If Howard Gifford has his way, physicians will be forced out of a large area of medical imaging research. Frankly, that’s probably how they want it.
Gifford, an associate professor of biomedical engineering at the UH Cullen College of Engineering, was awarded a $1.2 million grant from the National Institutes of Health to develop an mathematical model to analyze images produced by new PET and SPECT scan technologies, key tools in the early detection of cancer. This grant was initially awarded when Gifford was a researcher at the University of Massachusetts Memorial Medical Center and has now officially been transferred to University of Houston.
Ideally, clinicians would analyze images produced by technologies under development. Radiologists, for instance, would be available to provide feedback on the quality of images generated by a new camera or new data processing method.
Few clinicians, though, have the time to participate research projects, so investigators working on these technologies turn to less efficient methods to determine image quality, such as signal-to-noise ratio. As a result, the development of these technologies is slower and less efficient than it could be. This is the problem Gifford is confronting.
“What I’m trying to do,” said Gifford, “is come up with a mathematical model that could replace clinicians or human observers in detection experiments where researchers are trying to figure out if what they’re working on is actually useful for the detection task.”

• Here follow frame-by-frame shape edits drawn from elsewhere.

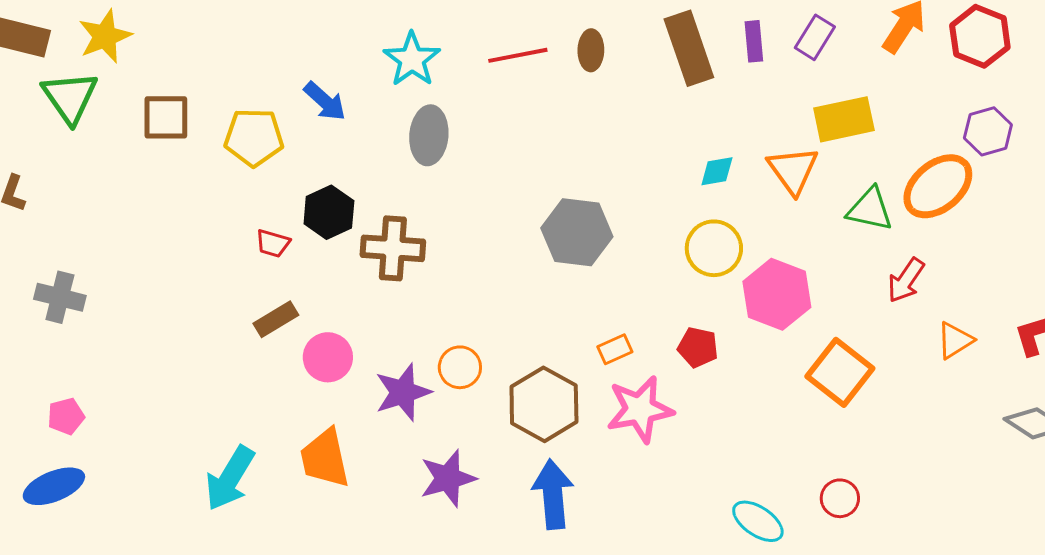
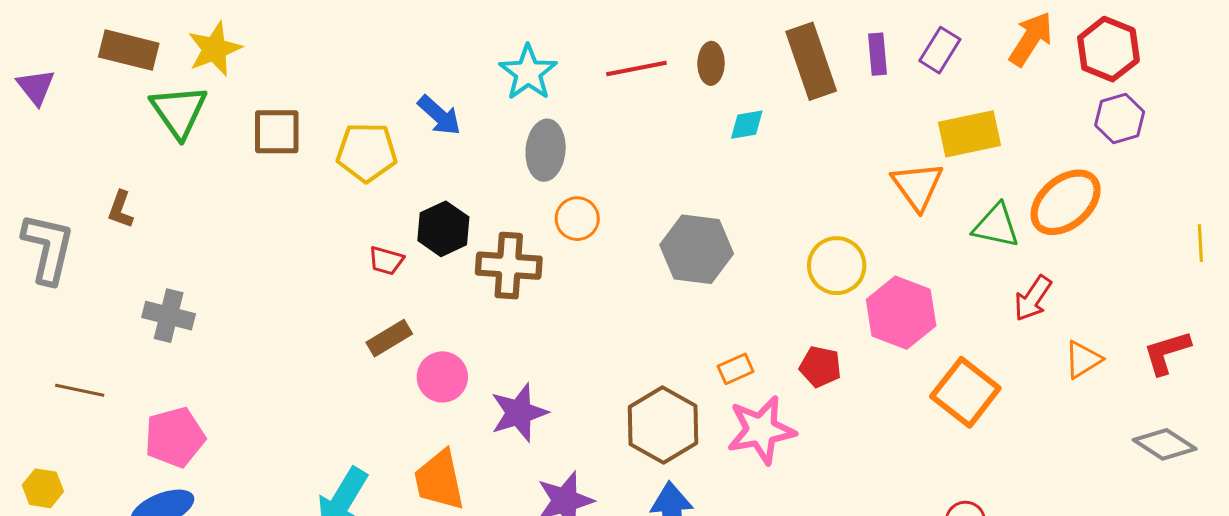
purple hexagon: (988, 131) -> (1120, 119), moved
cyan diamond: (717, 171) -> (747, 125), moved
orange circle: (460, 367) -> (577, 219), moved
pink pentagon: (66, 416) -> (175, 437), size x1.6

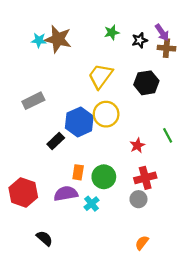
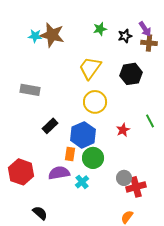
gray rectangle: (33, 101) -> (30, 90), turned 36
blue hexagon: (79, 122) -> (83, 135), moved
red cross: (145, 178) -> (136, 187), moved

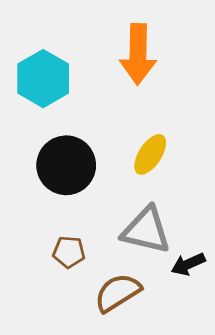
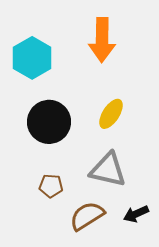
black arrow: (188, 264) -> (136, 214), moved

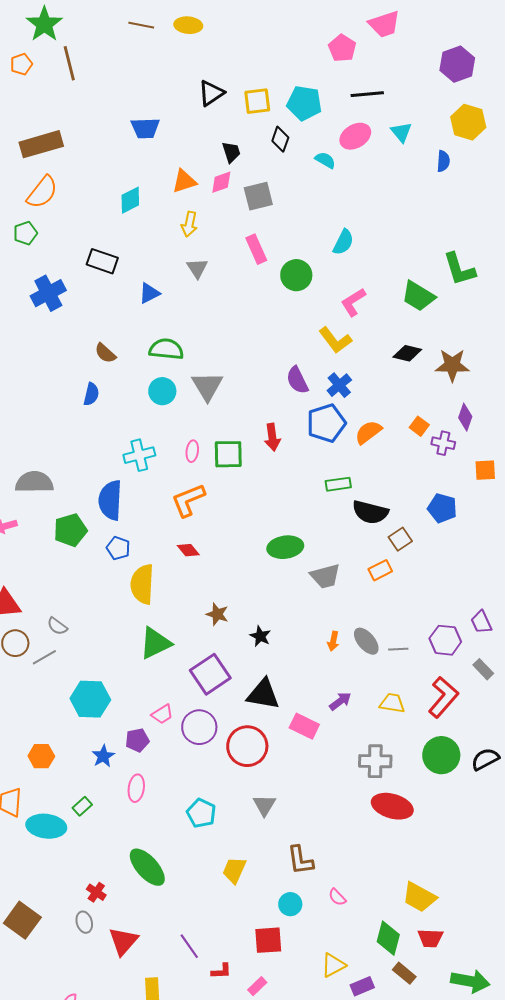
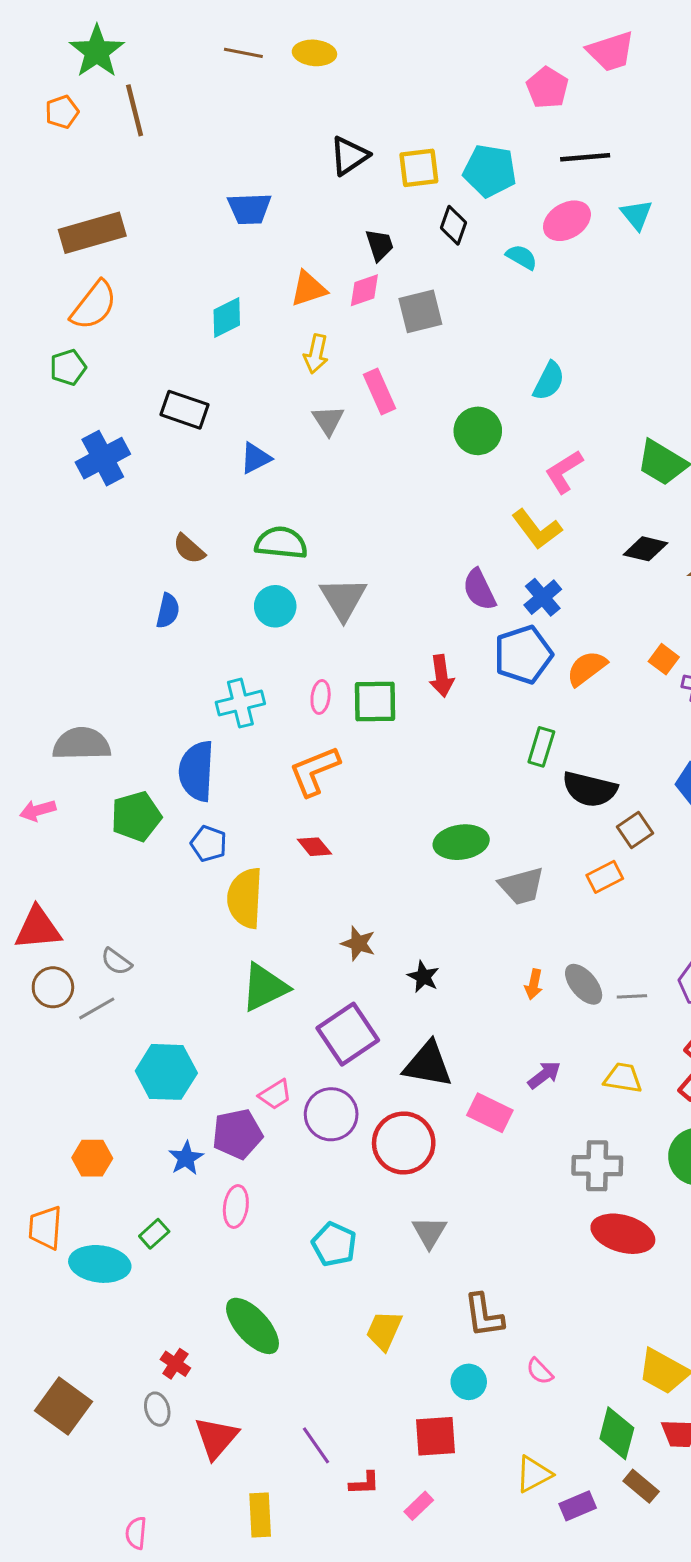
pink rectangle: (256, 249) -> (379, 392), moved
green rectangle: (338, 484) -> (541, 747), turned -65
purple pentagon: (137, 740) -> (237, 1134), size x1.4

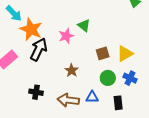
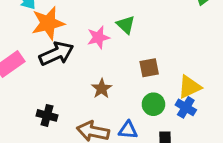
orange star: (31, 29) -> (48, 23), turned 30
black arrow: (39, 49) -> (56, 54), turned 35
yellow triangle: (125, 54) -> (189, 87), moved

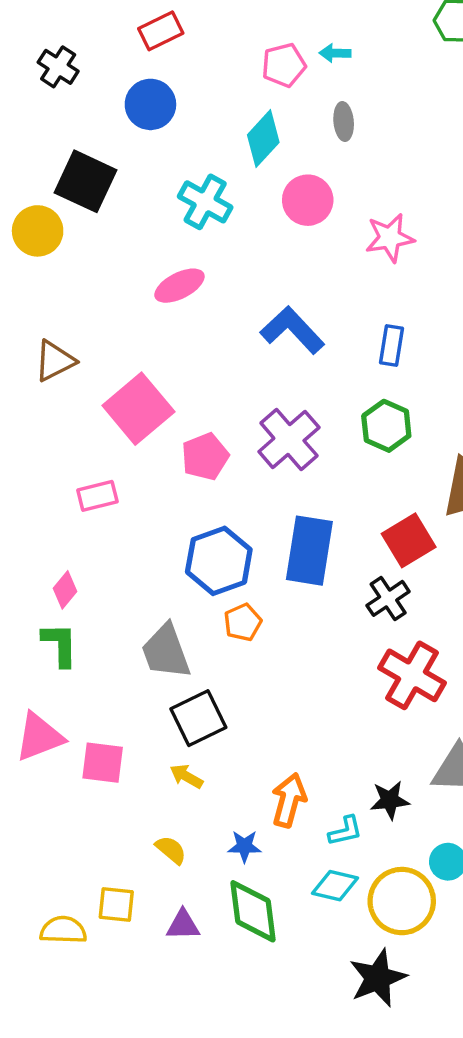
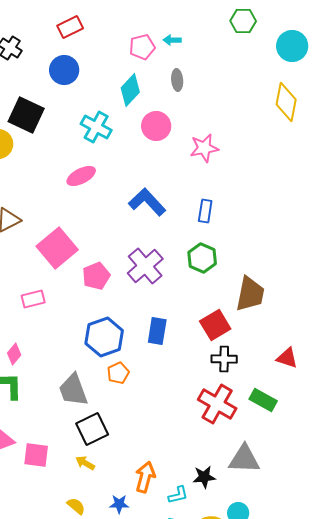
blue rectangle: (309, 551) -> (157, 331), size x0.7
black cross: (388, 598) -> (224, 359), moved, turned 35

While other such mathematical models exist, Gifford’s is distinguished by an additional level of sophistication. Asking clinicians to look at sets of images, he is using tools to track their eye movements and then determining what qualities in an image (such as particular shapes or levels of contrast) tend to draw their attention. Gifford will then build this information into his mathematical model, enabling it to focus in on the same areas a clinician would.
Ideally, the analysis provided by this model will more closely resemble guidance from a skilled human observer, thereby accelerating the development of new imaging techniques and reducing demand on clinicians’ time.
“You can never hope to model the clinician exactly because the cases examined in the clinic come with case histories and are much more varied than what’s looked at in the lab,” said Gifford. “But the closer these models can get to the actual clinical task, the more reliable the models should be for predicting clinical utility.”